Background and Purpose. Acute ischemic stroke caused by large vessel occlusions (LVO) is a major contributor to stroke deaths and disabilities; however, identification for emergency treatment is challenging. Aims. To evaluate the diagnostic accuracy of a panel of biomarkers for LVO prediction. Methods. 170 patients with suspected stroke were recruited retrospectively at one hospital. We analysed the plasma levels of D-dimer, OPN, OPG, GFAP, vWF, and ADAMTS13 in LVO vs non-LVO. Diagnostic performance was estimated by using blood biomarkers alone or in combination with NIHSS-derived stroke severity scales. Results. Our patient cohort comprised 20% stroke mimics, 11% transient ischemic attack, 11% hemorrhagic stroke, 15% LVO ischemic stroke, 28% non-LVO ischemic stroke, and 15% ischemic stroke with unknown LVO status. Multivariable analysis found that the optimal set of blood biomarkers for LVO prediction was D-dimer (OR 15.4, 95% CI 4.9 to 57.6; p-value<0.001) and GFAP (OR 0.83, 95% CI 0.90 to 0.99; p-value=0.03). The combination of D-dimer and GFAP with stroke scales significantly improved LVO prediction, compared to the stroke scales alone (p-value<0.001). The combination of biomarkers with constructed FAST-ED or EMSA scales achieved an AUC of 95% (95% CI 91-100%) or 93% (CI 95% 89-97%), a sensitivity of 91% (95% CI 71-98%) or 86 (95% CI 66-97%), and a specificity of 95% (95% CI 89-98%) or 94% (95% CI 88-98%), for LVO prediction, respectively. Conclusions. The combination of D-dimer, GFAP, and stroke scales could provide a simple and highly accurate tool for identifying LVO patients.

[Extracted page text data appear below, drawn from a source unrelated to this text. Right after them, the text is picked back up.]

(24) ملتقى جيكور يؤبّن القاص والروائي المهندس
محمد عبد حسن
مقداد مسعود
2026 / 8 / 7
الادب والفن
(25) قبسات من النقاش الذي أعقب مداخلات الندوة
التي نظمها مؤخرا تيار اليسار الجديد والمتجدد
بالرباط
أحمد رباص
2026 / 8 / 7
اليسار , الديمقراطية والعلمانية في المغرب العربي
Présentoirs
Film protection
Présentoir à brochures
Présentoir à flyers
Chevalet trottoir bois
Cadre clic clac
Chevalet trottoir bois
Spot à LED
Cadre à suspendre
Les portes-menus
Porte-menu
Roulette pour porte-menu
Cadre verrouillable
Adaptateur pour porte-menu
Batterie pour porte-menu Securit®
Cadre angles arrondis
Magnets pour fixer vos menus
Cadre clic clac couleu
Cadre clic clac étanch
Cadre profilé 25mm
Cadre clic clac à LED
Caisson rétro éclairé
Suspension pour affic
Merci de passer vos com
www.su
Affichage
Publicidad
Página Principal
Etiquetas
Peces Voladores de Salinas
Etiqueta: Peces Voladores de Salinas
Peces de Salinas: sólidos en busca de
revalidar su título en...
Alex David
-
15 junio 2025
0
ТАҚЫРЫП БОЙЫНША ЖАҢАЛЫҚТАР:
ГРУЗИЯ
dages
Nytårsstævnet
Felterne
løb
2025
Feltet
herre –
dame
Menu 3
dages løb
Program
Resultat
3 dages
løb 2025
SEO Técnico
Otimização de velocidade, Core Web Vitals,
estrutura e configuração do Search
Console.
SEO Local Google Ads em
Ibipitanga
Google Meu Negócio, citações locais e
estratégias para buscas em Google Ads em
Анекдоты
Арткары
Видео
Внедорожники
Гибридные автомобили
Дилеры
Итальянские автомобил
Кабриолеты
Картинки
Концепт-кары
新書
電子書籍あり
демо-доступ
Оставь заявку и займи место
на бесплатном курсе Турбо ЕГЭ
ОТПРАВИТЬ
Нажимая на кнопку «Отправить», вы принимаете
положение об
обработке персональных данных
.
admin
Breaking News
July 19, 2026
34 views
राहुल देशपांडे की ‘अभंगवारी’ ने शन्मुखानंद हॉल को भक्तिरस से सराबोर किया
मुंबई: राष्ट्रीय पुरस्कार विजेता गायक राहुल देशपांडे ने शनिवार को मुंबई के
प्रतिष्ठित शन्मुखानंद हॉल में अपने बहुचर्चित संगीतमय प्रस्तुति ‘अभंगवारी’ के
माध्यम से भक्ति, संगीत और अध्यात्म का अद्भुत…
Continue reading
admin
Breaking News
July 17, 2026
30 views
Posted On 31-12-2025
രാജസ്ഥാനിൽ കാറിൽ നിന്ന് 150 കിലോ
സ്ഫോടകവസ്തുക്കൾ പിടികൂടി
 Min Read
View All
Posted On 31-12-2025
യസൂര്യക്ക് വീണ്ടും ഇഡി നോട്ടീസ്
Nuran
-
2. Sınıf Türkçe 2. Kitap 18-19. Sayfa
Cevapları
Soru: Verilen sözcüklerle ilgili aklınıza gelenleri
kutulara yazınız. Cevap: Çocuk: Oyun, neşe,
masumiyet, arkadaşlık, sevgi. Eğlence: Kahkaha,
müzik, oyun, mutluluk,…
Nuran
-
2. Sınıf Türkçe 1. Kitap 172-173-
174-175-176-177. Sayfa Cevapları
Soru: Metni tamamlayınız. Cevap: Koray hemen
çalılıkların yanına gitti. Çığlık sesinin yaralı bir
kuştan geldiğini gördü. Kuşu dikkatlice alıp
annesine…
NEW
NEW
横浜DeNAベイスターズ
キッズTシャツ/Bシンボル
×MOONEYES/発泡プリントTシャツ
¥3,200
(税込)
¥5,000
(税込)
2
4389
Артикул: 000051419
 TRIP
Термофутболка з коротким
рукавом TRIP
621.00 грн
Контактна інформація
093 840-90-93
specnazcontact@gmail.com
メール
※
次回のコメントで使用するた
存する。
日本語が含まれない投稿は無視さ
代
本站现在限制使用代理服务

Stroke is among the leading causes of death and disability worldwide. Ischemic stroke caused by large vessel occlusion (LVO) contributes disproportionally to these figures and accounts for 62% of post-stroke disabilities and 96% of post-stroke mortality 1 .

Acute ischemic stroke patients with LVO can be effectively treated with endovascular thrombectomy (EVT) 2 , but this treatment is only available in comprehensive stroke centers (CSC) or other EVT-capable centers. Inter-hospital transfer of LVO patients from primary stroke centers to EVT-capable centers significantly delays time to treatment and leads to higher disability rates 3 . Identification of LVO patients in the pre-hospital setting (e.g. within an ambulance) could enable the transfer of LVO patients to EVT-capable centers directly, reducing time to treatment, functional disabilities, and deaths.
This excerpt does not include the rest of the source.